The schoolhouse pictured is actually known as Wilson Hall to local residents. It was built in 1850 as a seminary for those practicing the methodist religion. The school remained operational until 1933. The hall was then purchased by the Roman Catholic Oblate Fathers who operated their own seminary until 1971. Since then, the property lay dormant. According to the Bangor Daily News, the interior of the building has been gutted and has suffered severe water damage. Some residents are hopeful of restoring the building, you can follow their efforts here via Facebook.

The schoolhouse isn't the only part of this creepy equation. According to the New England Historical Society, the graveyard next to Wilson Hall is one that belonged to the "Red Paint" people. Very little details are known about the Red Paint people other than the fact they inhabited Maine somewhere between 2000 and 6000 years ago. Their graveyards are rare, with existing sites only found in Alamoosook Lake, Ellsworth and Bucksport.

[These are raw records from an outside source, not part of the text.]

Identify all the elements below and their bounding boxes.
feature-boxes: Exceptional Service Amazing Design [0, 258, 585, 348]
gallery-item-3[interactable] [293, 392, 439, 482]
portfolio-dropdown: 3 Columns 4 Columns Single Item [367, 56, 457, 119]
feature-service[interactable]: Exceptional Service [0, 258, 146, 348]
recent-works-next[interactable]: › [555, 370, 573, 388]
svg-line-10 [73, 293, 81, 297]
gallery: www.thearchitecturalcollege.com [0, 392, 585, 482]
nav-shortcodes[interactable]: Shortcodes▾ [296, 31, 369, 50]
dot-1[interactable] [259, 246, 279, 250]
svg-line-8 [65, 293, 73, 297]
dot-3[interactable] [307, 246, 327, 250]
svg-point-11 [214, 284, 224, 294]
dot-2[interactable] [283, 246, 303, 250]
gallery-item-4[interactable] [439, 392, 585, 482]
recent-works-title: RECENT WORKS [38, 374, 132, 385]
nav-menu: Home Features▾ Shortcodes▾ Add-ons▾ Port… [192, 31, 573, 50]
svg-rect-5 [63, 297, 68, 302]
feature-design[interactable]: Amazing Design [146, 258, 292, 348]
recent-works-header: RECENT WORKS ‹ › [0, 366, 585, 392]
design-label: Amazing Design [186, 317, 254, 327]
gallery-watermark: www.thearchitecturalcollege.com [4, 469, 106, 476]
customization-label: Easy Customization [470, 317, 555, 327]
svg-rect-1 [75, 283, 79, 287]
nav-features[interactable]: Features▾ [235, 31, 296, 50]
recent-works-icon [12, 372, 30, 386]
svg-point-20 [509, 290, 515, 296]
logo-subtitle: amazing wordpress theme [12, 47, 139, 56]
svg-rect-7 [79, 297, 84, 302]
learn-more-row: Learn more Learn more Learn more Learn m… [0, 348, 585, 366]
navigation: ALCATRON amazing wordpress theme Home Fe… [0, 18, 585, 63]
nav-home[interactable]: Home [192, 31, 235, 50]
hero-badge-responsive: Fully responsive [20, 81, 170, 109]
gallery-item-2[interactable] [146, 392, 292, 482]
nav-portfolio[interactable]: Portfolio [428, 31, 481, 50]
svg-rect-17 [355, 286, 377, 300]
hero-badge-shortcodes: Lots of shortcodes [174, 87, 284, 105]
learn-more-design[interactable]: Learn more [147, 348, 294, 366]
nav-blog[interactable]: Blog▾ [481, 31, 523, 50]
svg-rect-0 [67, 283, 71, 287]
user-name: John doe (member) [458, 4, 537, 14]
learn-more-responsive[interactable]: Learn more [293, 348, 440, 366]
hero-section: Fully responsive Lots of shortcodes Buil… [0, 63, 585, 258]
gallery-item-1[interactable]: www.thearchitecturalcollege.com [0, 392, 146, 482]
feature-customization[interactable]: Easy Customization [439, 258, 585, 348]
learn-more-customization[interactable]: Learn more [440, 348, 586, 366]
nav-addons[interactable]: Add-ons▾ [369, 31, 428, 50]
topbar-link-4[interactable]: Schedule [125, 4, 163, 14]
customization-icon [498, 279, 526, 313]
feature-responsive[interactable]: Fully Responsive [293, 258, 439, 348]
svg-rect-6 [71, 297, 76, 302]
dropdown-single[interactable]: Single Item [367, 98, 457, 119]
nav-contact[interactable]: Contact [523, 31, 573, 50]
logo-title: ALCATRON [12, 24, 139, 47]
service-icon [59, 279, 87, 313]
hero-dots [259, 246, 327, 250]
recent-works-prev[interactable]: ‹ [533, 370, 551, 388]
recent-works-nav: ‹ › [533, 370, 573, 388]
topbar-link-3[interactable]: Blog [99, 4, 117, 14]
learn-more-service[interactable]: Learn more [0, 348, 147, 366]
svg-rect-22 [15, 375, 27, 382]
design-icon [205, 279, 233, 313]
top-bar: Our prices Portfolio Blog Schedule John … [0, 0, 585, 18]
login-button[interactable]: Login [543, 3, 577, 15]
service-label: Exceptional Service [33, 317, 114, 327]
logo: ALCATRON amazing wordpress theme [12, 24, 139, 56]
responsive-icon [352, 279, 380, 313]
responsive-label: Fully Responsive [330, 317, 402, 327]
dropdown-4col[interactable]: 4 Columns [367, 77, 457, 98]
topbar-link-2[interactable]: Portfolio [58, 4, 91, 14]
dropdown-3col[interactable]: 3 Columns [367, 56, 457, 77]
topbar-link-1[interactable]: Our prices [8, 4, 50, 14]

Harvard archaeologist Charles Moorehead declared the Red Paint people existed in Maine prior to most Native American tribes.

Wilson Hall is located on the north side of Franklin Street on the outskirts of Bucksport. It is not open to the public to be toured. The Red Paint people cemetery is adjacent to Wilson Hall on McDonald Street.

So what do you get when you pair an abandoned seminary for priests and missionaries along with an abandoned graveyard filled with remains of people who are a true mystery to the modern day human? Real-life history. Amazing.